On the cumulative graph, while fading the public (yellow line) would have been profitable for the first month or so, the graph spends most of the season over the 50% line. However, it never gets over 52.4%.
2022-23 season
I have data for 1176 off 1230 games in 2022-23.
The public went 587-589 for the season, for a loss of 61 units on the season. Here's the moving average:
And the cumulative:
This one is similar to the 2023-24 graph, where the public pretty consistently lost a little bit more the 50% of the time, but not often enough to make fading the public a viable strategy.
Are team records against the spread a Martingale?
I started to answer this last time, but didn't have time to go deeper. If betting records are random, previous performance gives no information about future performance. Each game is like a coin flip, with equal chances of heads and tails. Teams will have good or bad records against the spread due to chance alone.
However, I gave some plausible reasons why this might not be the case.
The simplest way to test this I could think of was comparing records against the spread in the 1st half of the season to the 2nd half of the season. If the records are random, there should be no correlation between 1st half and 2nd half records.

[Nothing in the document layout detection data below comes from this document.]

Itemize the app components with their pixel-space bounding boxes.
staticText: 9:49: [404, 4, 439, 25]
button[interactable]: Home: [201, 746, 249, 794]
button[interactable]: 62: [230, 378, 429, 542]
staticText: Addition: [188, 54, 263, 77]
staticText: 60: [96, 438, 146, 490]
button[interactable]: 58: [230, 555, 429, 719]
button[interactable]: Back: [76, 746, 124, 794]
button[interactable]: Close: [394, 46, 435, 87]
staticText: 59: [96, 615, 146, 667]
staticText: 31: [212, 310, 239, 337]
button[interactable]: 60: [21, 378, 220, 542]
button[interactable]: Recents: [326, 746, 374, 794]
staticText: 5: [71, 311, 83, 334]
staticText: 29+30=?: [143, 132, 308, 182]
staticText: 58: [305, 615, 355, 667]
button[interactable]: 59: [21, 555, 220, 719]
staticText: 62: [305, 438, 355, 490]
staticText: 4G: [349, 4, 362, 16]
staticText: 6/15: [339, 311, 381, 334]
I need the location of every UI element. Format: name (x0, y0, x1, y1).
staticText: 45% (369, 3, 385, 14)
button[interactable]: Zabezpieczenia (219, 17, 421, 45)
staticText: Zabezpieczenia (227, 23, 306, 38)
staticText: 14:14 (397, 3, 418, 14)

I found there was a positive correlation between 1st half and 2nd half records in all three seasons I have data for. In 2023-24, the correlation coefficient was .10. In 2022-23, it was .40, and in 2021-22 it was .27. Only 2022023 was statistically significant. Assuming randomness, positive and negative correlation should be equally likely. So all three being positive is suspicious. I definitely can't rule out there being a non-random aspect to records against the spread over time.
It's not quite good enough for an automated betting strategy, though it's close. Say we track which teams had winning records against the spread over the 1st half of the season, then bet on those teams for the 2nd half of the season. (I didn't bother to filter out the games where teams with winning records play each other, so this analysis isn't perfect.)

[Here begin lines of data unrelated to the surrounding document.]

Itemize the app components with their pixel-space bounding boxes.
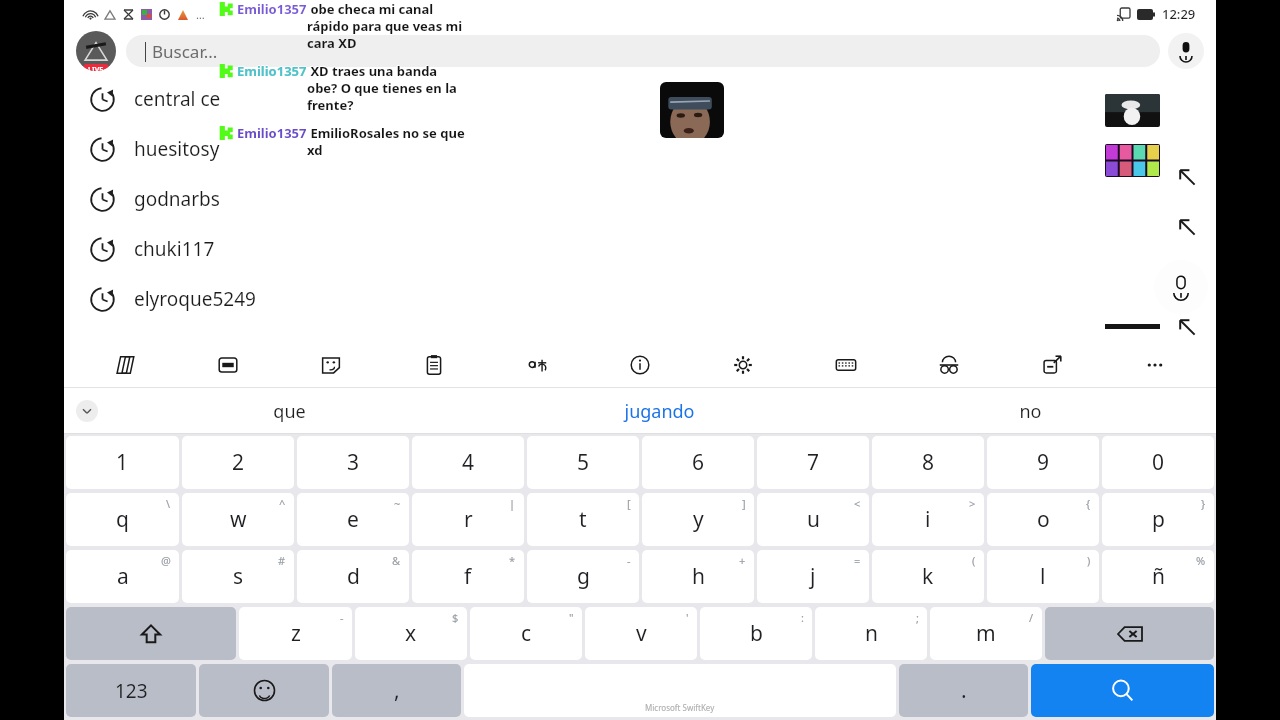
- button[interactable]: Ventana flotante: [1000, 341, 1103, 388]
- button[interactable]: Buscar...: [126, 35, 1160, 67]
- button[interactable]: Información: [588, 341, 691, 388]
- button[interactable]: o: [987, 493, 1099, 546]
- button[interactable]: [660, 82, 724, 138]
- button[interactable]: chuki117: [64, 224, 1216, 274]
- button[interactable]: Modo teclado: [794, 341, 897, 388]
- staticText: Emilio1357 obe checa mi canal rápido par…: [236, 0, 468, 35]
- staticText: LIVE: [88, 65, 104, 71]
- button[interactable]: g: [527, 550, 639, 603]
- button[interactable]: Traducir: [485, 341, 588, 388]
- button[interactable]: Buscar: [1031, 664, 1214, 717]
- button[interactable]: b: [700, 607, 812, 660]
- button[interactable]: 0: [1102, 436, 1214, 489]
- button[interactable]: Búsqueda por voz: [1168, 33, 1204, 69]
- staticText: que: [273, 399, 306, 424]
- button[interactable]: q: [66, 493, 179, 546]
- button[interactable]: r: [412, 493, 524, 546]
- staticText: n: [865, 619, 878, 648]
- button[interactable]: 3: [297, 436, 409, 489]
- staticText: [: [627, 496, 631, 511]
- button[interactable]: 4: [412, 436, 524, 489]
- button[interactable]: 5: [527, 436, 639, 489]
- button[interactable]: jugando: [474, 388, 845, 434]
- button[interactable]: Temas: [74, 341, 176, 388]
- staticText: .: [961, 676, 967, 705]
- button[interactable]: 1: [66, 436, 179, 489]
- button[interactable]: c: [470, 607, 582, 660]
- button[interactable]: m: [930, 607, 1042, 660]
- button[interactable]: Más: [1103, 341, 1206, 388]
- button[interactable]: i: [872, 493, 984, 546]
- button[interactable]: [1105, 94, 1160, 127]
- button[interactable]: [1105, 144, 1160, 177]
- staticText: *: [509, 553, 516, 568]
- button[interactable]: Ajustes: [691, 341, 794, 388]
- button[interactable]: v: [585, 607, 697, 660]
- staticText: ]: [742, 496, 746, 511]
- button[interactable]: ,: [332, 664, 461, 717]
- button[interactable]: Microsoft SwiftKey: [464, 664, 896, 717]
- button[interactable]: h: [642, 550, 754, 603]
- button[interactable]: que: [104, 388, 474, 434]
- button[interactable]: w: [182, 493, 294, 546]
- button[interactable]: Expandir sugerencias: [76, 400, 98, 422]
- button[interactable]: 2: [182, 436, 294, 489]
- button[interactable]: central ce: [64, 74, 1216, 124]
- button[interactable]: Insertar sugerencia: [1172, 212, 1202, 242]
- staticText: z: [291, 619, 301, 648]
- staticText: &: [392, 553, 401, 568]
- button[interactable]: k: [872, 550, 984, 603]
- button[interactable]: .: [899, 664, 1028, 717]
- staticText: t: [579, 505, 587, 534]
- staticText: Emilio1357 obe checa mi canal rápido par…: [237, 0, 469, 34]
- button[interactable]: x: [355, 607, 467, 660]
- button[interactable]: 123: [66, 664, 196, 717]
- button[interactable]: 6: [642, 436, 754, 489]
- staticText: d: [347, 562, 360, 591]
- button[interactable]: Stickers: [279, 341, 382, 388]
- button[interactable]: GIF: [176, 341, 279, 388]
- staticText: godnarbs: [134, 186, 220, 212]
- button[interactable]: Dictar por voz: [1154, 260, 1208, 314]
- button[interactable]: Portapapeles: [382, 341, 485, 388]
- button[interactable]: p: [1102, 493, 1214, 546]
- staticText: Emilio1357 EmilioRosales no se que xd: [236, 124, 468, 159]
- staticText: ': [686, 610, 689, 625]
- button[interactable]: Insertar sugerencia: [1172, 312, 1202, 342]
- button[interactable]: ñ: [1102, 550, 1214, 603]
- button[interactable]: 9: [987, 436, 1099, 489]
- button[interactable]: 7: [757, 436, 869, 489]
- button[interactable]: Insertar sugerencia: [1172, 262, 1202, 292]
- button[interactable]: e: [297, 493, 409, 546]
- button[interactable]: s: [182, 550, 294, 603]
- button[interactable]: u: [757, 493, 869, 546]
- button[interactable]: n: [815, 607, 927, 660]
- button[interactable]: z: [239, 607, 352, 660]
- button[interactable]: no: [845, 388, 1216, 434]
- button[interactable]: l: [987, 550, 1099, 603]
- button[interactable]: elyroque5249: [64, 274, 1216, 324]
- button[interactable]: Cuenta en vivo: [76, 31, 116, 71]
- button[interactable]: Mayúsculas: [66, 607, 236, 660]
- staticText: obe checa mi canal rápido para que veas …: [307, 0, 469, 52]
- button[interactable]: Insertar sugerencia: [1172, 162, 1202, 192]
- button[interactable]: y: [642, 493, 754, 546]
- button[interactable]: Borrar: [1045, 607, 1214, 660]
- staticText: XD traes una banda obe? O que tienes en …: [307, 62, 469, 114]
- button[interactable]: huesitosy: [64, 124, 1216, 174]
- button[interactable]: 8: [872, 436, 984, 489]
- staticText: $: [452, 610, 459, 625]
- button[interactable]: a: [66, 550, 179, 603]
- staticText: ": [569, 610, 574, 625]
- staticText: Emilio1357: [237, 124, 307, 142]
- staticText: 7: [807, 448, 820, 477]
- button[interactable]: Emoji: [199, 664, 329, 717]
- button[interactable]: f: [412, 550, 524, 603]
- button[interactable]: j: [757, 550, 869, 603]
- staticText: h: [692, 562, 705, 591]
- button[interactable]: Incógnito: [897, 341, 1000, 388]
- button[interactable]: godnarbs: [64, 174, 1216, 224]
- button[interactable]: t: [527, 493, 639, 546]
- button[interactable]: d: [297, 550, 409, 603]
- staticText: 123: [115, 678, 148, 704]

In 2024-25, that would give a record of 297-297 ATS -- can't get more fair than that.
In 2022-23, it would have gone 279-241, for a profit of 13.9 units at standard vig, and a 53.7% winning percentage.

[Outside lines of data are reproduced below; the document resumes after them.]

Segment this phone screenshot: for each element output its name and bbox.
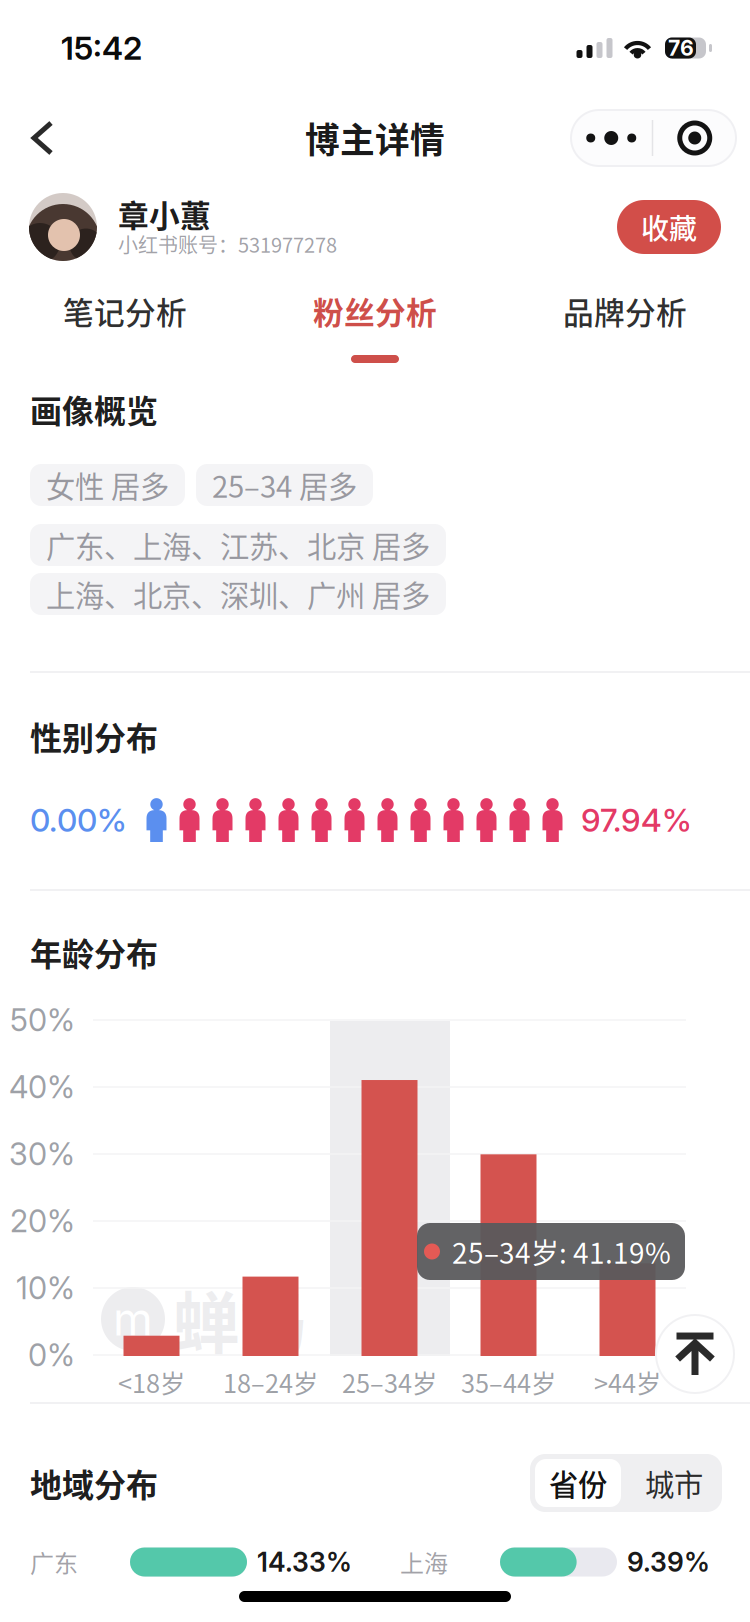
- staticText: 9.39%: [627, 1546, 710, 1578]
- staticText: m: [113, 1292, 153, 1346]
- staticText: 广东: [30, 1545, 78, 1579]
- staticText: 博主详情: [305, 113, 445, 163]
- staticText: 0.00%: [30, 801, 127, 839]
- staticText: 年龄分布: [30, 929, 158, 975]
- staticText: 10%: [16, 1269, 75, 1306]
- staticText: 城市: [645, 1462, 703, 1504]
- staticText: 15:42: [61, 29, 142, 67]
- staticText: 14.33%: [257, 1546, 352, 1578]
- staticText: 品牌分析: [563, 289, 687, 333]
- staticText: >44岁: [594, 1364, 661, 1400]
- staticText: 76: [668, 35, 694, 61]
- staticText: 30%: [9, 1135, 75, 1172]
- staticText: 0%: [28, 1336, 75, 1374]
- staticText: <18岁: [118, 1364, 185, 1400]
- button[interactable]: More: [571, 110, 652, 166]
- staticText: 25–34岁: 41.19%: [452, 1231, 671, 1272]
- staticText: 蝉妈: [173, 1271, 307, 1367]
- button[interactable]: 城市: [626, 1454, 722, 1512]
- staticText: 广东、上海、江苏、北京 居多: [46, 524, 430, 566]
- button[interactable]: 粉丝分析: [250, 274, 500, 348]
- button[interactable]: 品牌分析: [500, 274, 750, 348]
- staticText: 50%: [10, 1001, 75, 1038]
- staticText: 上海、北京、深圳、广州 居多: [46, 573, 430, 615]
- staticText: 章小蕙: [118, 192, 211, 236]
- staticText: 18–24岁: [223, 1364, 318, 1400]
- staticText: 画像概览: [30, 386, 158, 432]
- button[interactable]: Back: [0, 96, 81, 180]
- button[interactable]: 省份: [530, 1454, 626, 1512]
- staticText: 笔记分析: [63, 289, 187, 333]
- button[interactable]: Scroll to top: [656, 1315, 734, 1393]
- staticText: 25–34 居多: [212, 464, 357, 506]
- staticText: 性别分布: [30, 713, 158, 759]
- button[interactable]: 收藏: [617, 200, 721, 254]
- staticText: 地域分布: [30, 1460, 158, 1506]
- button[interactable]: Close: [653, 110, 736, 166]
- staticText: 40%: [9, 1068, 75, 1106]
- staticText: 20%: [10, 1202, 75, 1240]
- staticText: 35–44岁: [461, 1364, 556, 1400]
- staticText: 省份: [549, 1462, 607, 1504]
- staticText: 25–34岁: [342, 1364, 437, 1400]
- button[interactable]: 笔记分析: [0, 274, 250, 348]
- staticText: 小红书账号：531977278: [118, 230, 337, 258]
- staticText: 97.94%: [581, 801, 692, 839]
- staticText: 粉丝分析: [313, 289, 437, 333]
- staticText: 收藏: [641, 207, 697, 247]
- staticText: 女性 居多: [46, 464, 169, 506]
- staticText: 上海: [400, 1545, 448, 1579]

In 2021-22, it would have gone 247-225, for a loss of .5 units and a 52.3% winning percentage.
So, it's definitely not enough to be profitable as a strategy on its own. But for such a simple strategy to be close to profitable in 2/3 years is interesting.
A gambler needs to win at least 52.4% of the time to break even against the vig. Say they're picking from a subset of bets that have a 52.3% chance of winning, as the naive strategy achieved in 2021-22. They'd just barely need to do better than flipping a coin to be profitable. That could be much easier than picking from a set of bets with a 50% chance of winning, right?
Final thoughts
In all three seasons, the public did a little worse in the first half of the season than the second half. In the two most recent seasons, the cumulative winning percentage was below 50% for nearly the whole season.
That doesn't seem random to me. It makes sense that sportsbooks would offer slightly more favorable odds to the less popular team in order to attract equal money on both sides. It also makes sense that sportsbooks would be happy if the team with more money on it lost over 50% of the time. The difference between the public winning 50% of the time and the public winning 48.5% of the time could be significant on enough betting volume.
In all three seasons, there was a positive correlation between a team's record against the spread over the first half of the season and the second half. The correlation is strong enough that over 3 seasons, it's almost possible to make money by betting on teams with a good first half record.
On both points, I don't have nearly enough data to draw grand conclusions about how "the market" operates -- this is just one sportsbook, and an unknown one at that. Yahoo and DraftKings also provide betting percentage data, which would be useful for cross-checking these trends. I'm going to hold off for now, though -- there are too many other interesting things in the world.